# WHAT THE TASK ASKS:
Show all lines from the records below in which the string "para" is present.
___ MATERIAL FOR THIS EXERCISE ___
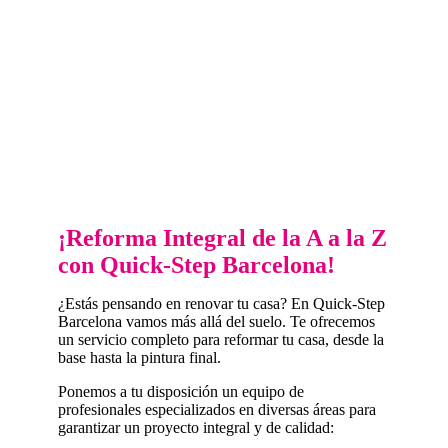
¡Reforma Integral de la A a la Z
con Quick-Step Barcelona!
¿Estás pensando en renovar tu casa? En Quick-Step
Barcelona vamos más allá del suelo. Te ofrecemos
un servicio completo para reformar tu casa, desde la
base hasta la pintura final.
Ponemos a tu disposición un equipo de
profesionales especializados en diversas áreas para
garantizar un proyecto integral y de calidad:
___
___ MATERIAL FOR THIS EXERCISE ___
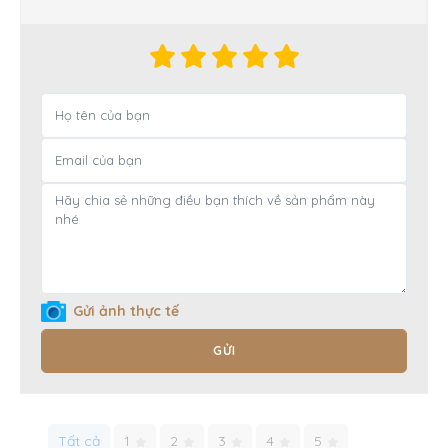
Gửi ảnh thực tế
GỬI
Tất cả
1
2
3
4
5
___
___ MATERIAL FOR THIS EXERCISE ___
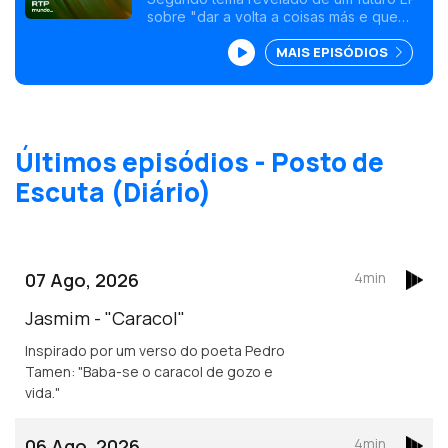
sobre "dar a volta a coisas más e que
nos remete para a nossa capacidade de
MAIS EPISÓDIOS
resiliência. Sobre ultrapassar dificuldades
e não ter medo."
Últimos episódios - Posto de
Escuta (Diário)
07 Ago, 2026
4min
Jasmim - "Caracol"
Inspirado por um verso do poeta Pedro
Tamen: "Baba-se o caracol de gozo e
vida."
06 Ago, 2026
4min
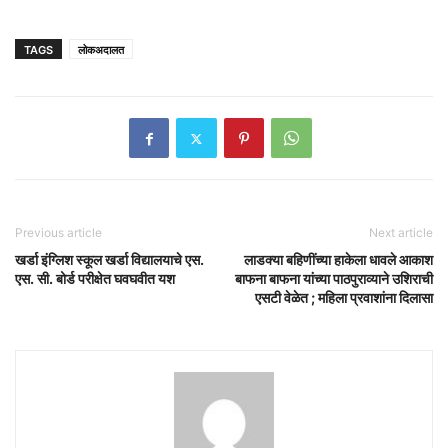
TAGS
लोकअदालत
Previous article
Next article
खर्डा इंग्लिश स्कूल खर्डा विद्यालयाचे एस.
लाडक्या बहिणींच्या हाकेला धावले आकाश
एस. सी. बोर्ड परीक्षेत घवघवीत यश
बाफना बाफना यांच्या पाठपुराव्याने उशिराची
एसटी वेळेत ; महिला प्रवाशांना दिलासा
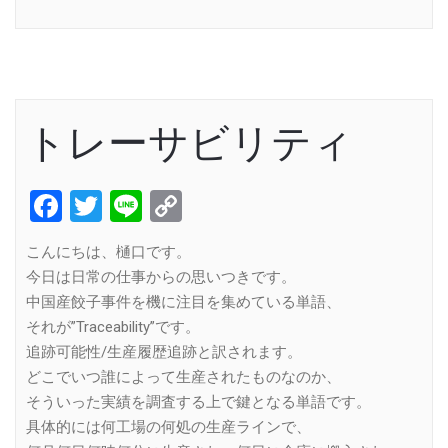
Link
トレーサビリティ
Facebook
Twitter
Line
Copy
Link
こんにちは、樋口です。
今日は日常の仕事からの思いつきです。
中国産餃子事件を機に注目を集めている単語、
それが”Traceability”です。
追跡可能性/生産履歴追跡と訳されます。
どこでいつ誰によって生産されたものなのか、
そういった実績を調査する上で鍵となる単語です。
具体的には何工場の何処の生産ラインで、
___
# ANSWER FOR THIS EXERCISE:
un servicio completo para reformar tu casa, desde la
profesionales especializados en diversas áreas para
nos remete para a nossa capacidade de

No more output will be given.